Haplotype association analyses to inform future fine-mapping of IHNV resistant QTLs

Authors: SETZKE, CHRISTOPHER - University Of Washington; Palti, Yniv; Vallejo, Roger; PURCELL, MAUREEN - Us Geological Survey (USGS); GAO, GUANGTU - Collaborator; Liu, Sixin; MARTIN, KYLE - Troutlodge, Inc; NAISH, KERRY - University Of Washington

Submitted to: International Conference on Integrative Salmonid Biology
Publication Type: Abstract Only
Publication Acceptance Date: 1/2/2024
Publication Date: 3/11/2024
Citation: Setzke, C., Palti, Y., Vallejo, R.L., Purcell, M., Gao, G., Liu, S., Martin, K., Naish, K. 2024. Haplotype association analyses to inform future fine-mapping of IHNV resistant QTLs. International Conference on Integrative Salmonid Biology. 0311:0314.

Interpretive Summary:

Technical Abstract: Genome-wide association studies (GWAS) can identify quantitative trait loci (QTLs) associated with complex traits. However, trait-associated SNPs rarely detect the casual variants, especially when GWAS is performed using lower-density marker panels. Recombination events between markers and variants can diminish the utility of marker-assisted selection in aquaculture, or in tracking fitness traits in wild populations. Therefore, higher resolution mapping is frequently employed to identify markers more closely linked to causal variants or candidate SNPs for further investigation.
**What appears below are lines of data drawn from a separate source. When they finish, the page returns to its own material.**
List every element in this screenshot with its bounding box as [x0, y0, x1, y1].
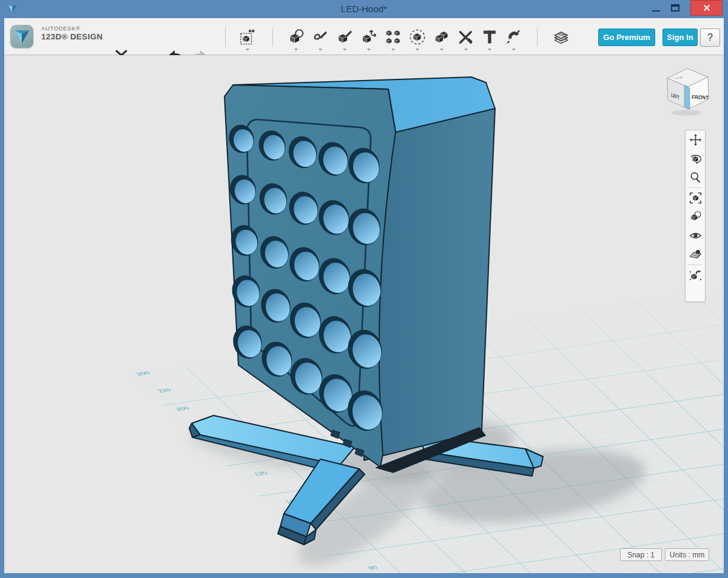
tool-grouping-dropdown-arrow[interactable]	[416, 49, 419, 51]
snap-toggle-icon	[689, 269, 702, 281]
tool-primitives-button[interactable]	[286, 27, 306, 47]
zoom-button[interactable]	[686, 168, 705, 187]
main-toolbar: AUTODESK® 123D® DESIGN Go Premium Sign I…	[4, 18, 724, 55]
help-button[interactable]: ?	[700, 29, 720, 47]
units-setting-button[interactable]: Units : mm	[665, 548, 709, 561]
tool-primitives-dropdown-arrow[interactable]	[294, 49, 298, 51]
app-icon	[7, 3, 18, 13]
tool-sketch-button[interactable]	[310, 27, 331, 47]
tool-text-button[interactable]	[479, 27, 500, 47]
grouping-icon	[409, 29, 426, 45]
modify-icon	[360, 29, 377, 45]
app-logo	[10, 25, 33, 48]
close-icon	[703, 4, 710, 12]
pan-icon	[689, 133, 702, 146]
material-view-icon	[689, 210, 702, 223]
tool-modify-dropdown-arrow[interactable]	[367, 49, 371, 51]
tool-construct-dropdown-arrow[interactable]	[343, 49, 346, 51]
tool-grouping-button[interactable]	[407, 27, 428, 47]
sketch-icon	[312, 29, 329, 45]
grid-toggle-button[interactable]	[686, 245, 705, 264]
orbit-icon	[689, 152, 702, 165]
nav-separator	[688, 264, 703, 265]
maximize-icon	[671, 4, 679, 12]
grid-toggle-icon	[689, 248, 702, 261]
tool-modify-button[interactable]	[359, 27, 379, 47]
viewport-3d[interactable]: 20022020012010080	[4, 55, 724, 573]
close-button[interactable]	[690, 0, 723, 16]
orbit-button[interactable]	[686, 149, 705, 168]
toolbar-separator	[272, 27, 273, 47]
tool-snap-button[interactable]	[504, 27, 524, 47]
tool-measure-dropdown-arrow[interactable]	[464, 49, 468, 51]
123d-logo-icon	[10, 25, 33, 48]
material-icon	[553, 29, 570, 45]
minimize-button[interactable]	[647, 0, 665, 16]
tool-measure-button[interactable]	[456, 27, 476, 47]
tool-pattern-button[interactable]	[383, 27, 403, 47]
go-premium-button[interactable]: Go Premium	[598, 29, 655, 46]
zoom-fit-button[interactable]	[686, 189, 705, 207]
view-cube-front-label: FRONT	[692, 94, 710, 101]
tool-snap-dropdown-arrow[interactable]	[512, 49, 516, 51]
minimize-icon	[652, 10, 660, 12]
sign-in-button[interactable]: Sign In	[662, 29, 698, 46]
brand-autodesk: AUTODESK®	[41, 25, 103, 32]
combine-icon	[433, 29, 450, 45]
tool-transform-dropdown-arrow[interactable]	[246, 49, 249, 51]
tool-transform-button[interactable]	[237, 27, 258, 47]
snap-icon	[505, 29, 522, 45]
material-view-button[interactable]	[686, 207, 705, 226]
view-cube-highlight-edge[interactable]	[684, 86, 690, 109]
measure-icon	[457, 29, 474, 45]
pattern-icon	[385, 29, 402, 45]
tool-text-dropdown-arrow[interactable]	[488, 49, 491, 51]
toolbar-separator	[537, 27, 538, 47]
snap-setting-button[interactable]: Snap : 1	[620, 548, 662, 561]
view-cube-shadow	[671, 110, 701, 116]
tool-sketch-dropdown-arrow[interactable]	[318, 49, 322, 51]
nav-separator	[688, 187, 703, 188]
pan-button[interactable]	[686, 130, 705, 149]
text-icon	[481, 29, 498, 45]
tool-pattern-dropdown-arrow[interactable]	[391, 49, 395, 51]
app-window: LED-Hood* AUTODESK® 123D® DESIGN	[0, 0, 728, 578]
view-nav-bar	[685, 130, 706, 302]
visibility-button[interactable]	[686, 226, 705, 245]
primitives-icon	[288, 29, 305, 45]
tool-construct-button[interactable]	[334, 27, 355, 47]
view-cube[interactable]: TOP LEFT FRONT	[658, 61, 719, 119]
tool-material-button[interactable]	[551, 27, 571, 47]
tool-combine-button[interactable]	[431, 27, 452, 47]
zoom-icon	[689, 171, 702, 184]
titlebar: LED-Hood*	[0, 0, 728, 18]
maximize-button[interactable]	[666, 0, 684, 16]
visibility-icon	[689, 229, 702, 242]
brand-block: AUTODESK® 123D® DESIGN	[41, 25, 103, 41]
construct-icon	[336, 29, 353, 45]
snap-toggle-button[interactable]	[686, 266, 705, 284]
window-title: LED-Hood*	[341, 4, 387, 14]
transform-icon	[239, 29, 256, 45]
scene-canvas[interactable]: 20022020012010080	[4, 55, 724, 573]
tool-combine-dropdown-arrow[interactable]	[440, 49, 443, 51]
zoom-fit-icon	[689, 192, 702, 204]
toolbar-separator	[225, 27, 226, 47]
brand-product: 123D® DESIGN	[41, 32, 103, 42]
In large mapping populations, it is often more efficient and cost-effective to sequence individuals that are segregating at a QTL, rather than attempt to perform high resolution genotyping on all individuals used in the initial GWAS. Here we describe an analytical approach to achieve this objective in two commercial lines of rainbow trout. QTLs for infectious hematopoietic necrosis virus (IHNV) resistance were previously detected using 57K SNP array genotype data from 100 (N=1,867) and 103 (N=1,772) full-sib families from the two lines respectively. Here, QTLs that were shared between commercial lines or explained a considerable proportion of the additive genetic variance within lines were prioritized for further statistical analysis. Chromosomes were phased and 3-SNP haplotypes spanning >0.5Mb within these QTL regions were constructed. Haplotype inheritance error was measured, and association analyses were performed to identify specific haplotypes associated with resistance and susceptibility to IHNV. The Pearson correlation coefficient was then calculated between the number of resistance haplotypes in the two parents and IHNV survival rate in their offspring in order to estimate the combined phenotypic effects of haplotypes at several QTL. Offspring of parents segregating at resistant and susceptible haplotypes were then selected for future high-density sequencing. This approach can help inform future fine-mapping studies from lower-density SNP arrays and improve marker-assisted selection in commercial aquaculture.